NEW YORK (Reuters Health) - Taking part in programs designed to modify behavior, such as anger management training and transcendental meditation sessions, seems to have a measurable impact on blood pressure in African Americans, according to preliminary results of the Health Education and Diet, Stress Management and Anger Reduction Therapy (HEAD SMART) study.

The findings were presented Sunday at the 15th International Interdisciplinary Conference on Hypertension and Related Risk Factors Among Ethnic Populations, held in Las Croabas, Puerto Rico.

"We're finding, at least with the first 84 people who have gone through the trial, that our behavioral and lifestyle modification interventions are having a significant effect on blood pressure," lead investigator Dr. Charlie Lollis told Reuters Health.

"Blood pressure, at least from the anger management and transcendental meditation (groups), is being reduced on average by 12 millimeters mercury (mm Hg) systolic and 7 to 8 millimeters mercury diastolic," said Lollis, a professor at the Morehouse School of Medicine in Atlanta, Georgia.

In this study, the researchers had specially trained certified health educators, a mental health therapist, and a certified transcendental meditation (TM) instructor, study co-author Dr. Kofi Kondwani, administer the various interventions.
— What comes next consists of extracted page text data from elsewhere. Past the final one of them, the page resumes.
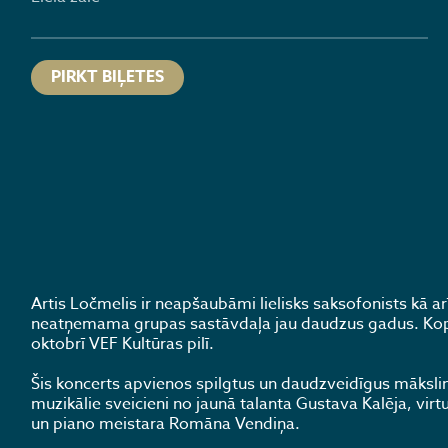
PIRKT BIĻETES
Artis Ločmelis ir neapšaubāmi lielisks saksofonists kā
neatņemama grupas sastāvdaļa jau daudzus gadus. Kopā 
oktobrī VEF Kultūras pilī.
Šis koncerts apvienos spilgtus un daudzveidīgus māksl
muzikālie sveicieni no jaunā talanta Gustava Kalēja, virt
un piano meistara Romāna Vendiņa.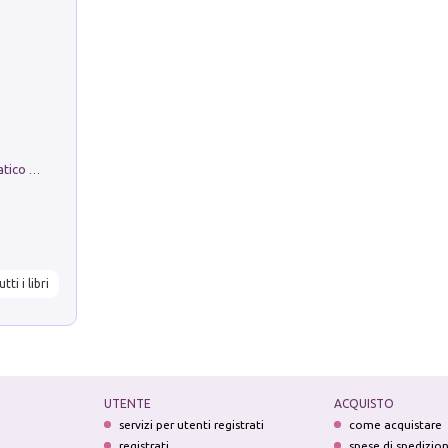
La comparsa. Perché il partito democratico non è mai nato
utti i libri
UTENTE
ACQUISTO
servizi per utenti registrati
come acquistare
registrati
spese di spedizio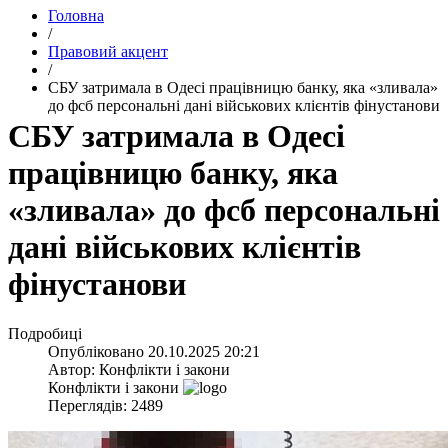
Головна
/
Правовий акцент
/
​СБУ затримала в Одесі працівницю банку, яка «зливала»
до фсб персональні дані військових клієнтів фінустанови
​СБУ затримала в Одесі
працівницю банку, яка
«зливала» до фсб персональні
дані військових клієнтів
фінустанови
Подробиці
Опубліковано
20.10.2025 20:21
Автор:
Конфлікти і закони
Конфлікти і закони
Переглядів: 2489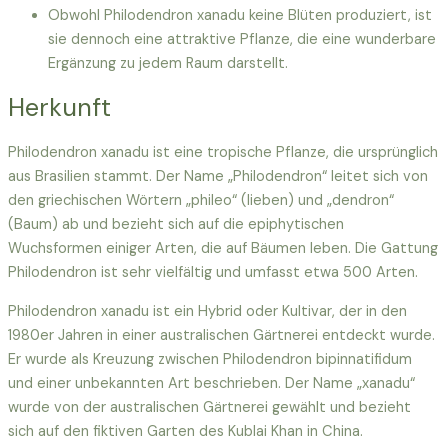
Obwohl Philodendron xanadu keine Blüten produziert, ist
sie dennoch eine attraktive Pflanze, die eine wunderbare
Ergänzung zu jedem Raum darstellt.
Herkunft
Philodendron xanadu ist eine tropische Pflanze, die ursprünglich
aus Brasilien stammt. Der Name „Philodendron“ leitet sich von
den griechischen Wörtern „phileo“ (lieben) und „dendron“
(Baum) ab und bezieht sich auf die epiphytischen
Wuchsformen einiger Arten, die auf Bäumen leben. Die Gattung
Philodendron ist sehr vielfältig und umfasst etwa 500 Arten.
Philodendron xanadu ist ein Hybrid oder Kultivar, der in den
1980er Jahren in einer australischen Gärtnerei entdeckt wurde.
Er wurde als Kreuzung zwischen Philodendron bipinnatifidum
und einer unbekannten Art beschrieben. Der Name „xanadu“
wurde von der australischen Gärtnerei gewählt und bezieht
sich auf den fiktiven Garten des Kublai Khan in China.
Study participants spent 13 weekly sessions learning anger management skills, or health behavior modifications, or TM.

Lollis pointed out that even in the lifestyle modification group, which was taught about diet and nutrition and other health behaviors but did not receive anger management or training, blood pressure was reduced by 8 mm Hg systolic and 6 mm Hg diastolic.

Blood pressure levels are recorded by two numbers, the upper or systolic and the lower, or diastolic. The upper number measures the pressure of the heart during a contraction while the lower number is a reflection of the heart at rest, between beats.
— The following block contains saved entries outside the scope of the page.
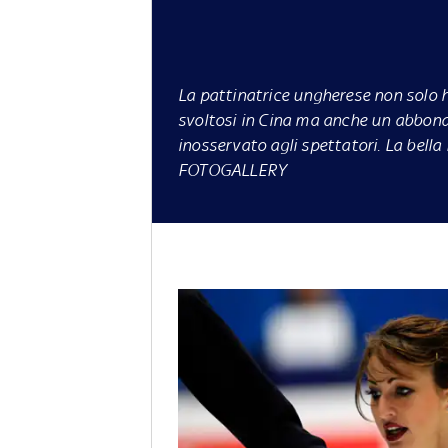
La pattinatrice ungherese non solo 
svoltosi in Cina ma anche un abbond
inosservato agli spettatori. La bell
FOTOGALLERY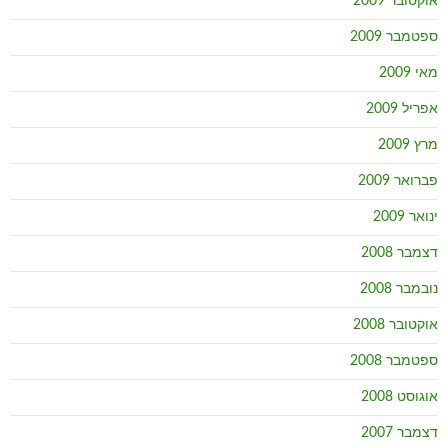
אוקטובר 2009
ספטמבר 2009
מאי 2009
אפריל 2009
מרץ 2009
פברואר 2009
ינואר 2009
דצמבר 2008
נובמבר 2008
אוקטובר 2008
ספטמבר 2008
אוגוסט 2008
דצמבר 2007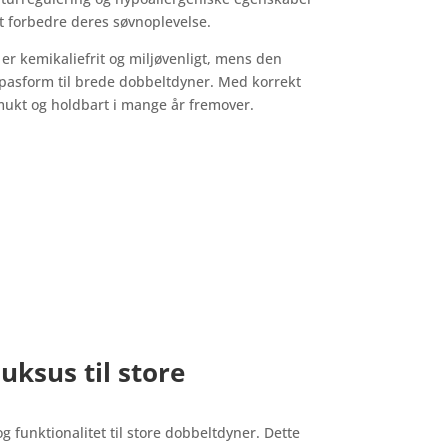
at forbedre deres søvnoplevelse.
 er kemikaliefrit og miljøvenligt, mens den
l pasform til brede dobbeltdyner. Med korrekt
smukt og holdbart i mange år fremover.
uksus til store
 funktionalitet til store dobbeltdyner. Dette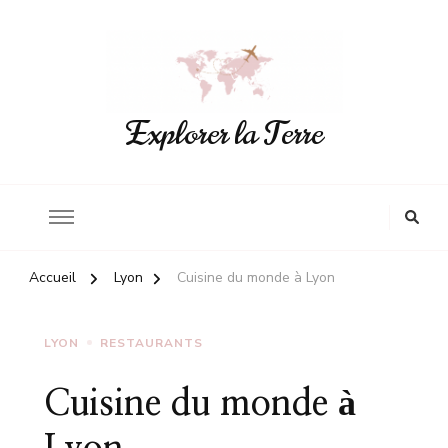
Explorer la Terre
Accueil
Lyon
Cuisine du monde à Lyon
LYON
RESTAURANTS
Cuisine du monde à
There are misconceptions about TM, Lollis said. And one of them is that TM is some sort of religion. It is not, nor does it require any religious involvement, she emphasized. "It's a simple mental technique...to achieve a restful state of alertness, kind of the art of doing nothing," she noted wryly.

Lollis believes that stress reduction techniques and TM are "really cost effective" and may soon represent adjunct therapeutic options for people with high blood pressure, as the evidence accumulates for the effectiveness of the interventions.

She and her colleagues plan to look at the long-term effects of these techniques, as well. "After 3 months (of the study), we showed significant effects, but what happens when you don't have the formal meetings...with the instructor?" she speculated. "Will the individuals continue to participate in the intervention on their own or will we start to find compliance drop?"

The researchers also will be investigating the effects of combining therapies, such as TM with lifestyle modification to see if the effects are additive, in terms of blood pressure reductions.

As to whether other diseases may also be affected by these interventions, Lollis said her team is about "to embark upon (a study) looking at the effects of TM for reducing atherosclerosis," that is, fatty plaque formation on artery walls.

"If we can take these interventions and use them (to prevent disease)," she commented, "then we can reduce some of the excess burden of healthcare costs and illness...particularly in African Americans who are so disproportionately represented among the leading causes of death."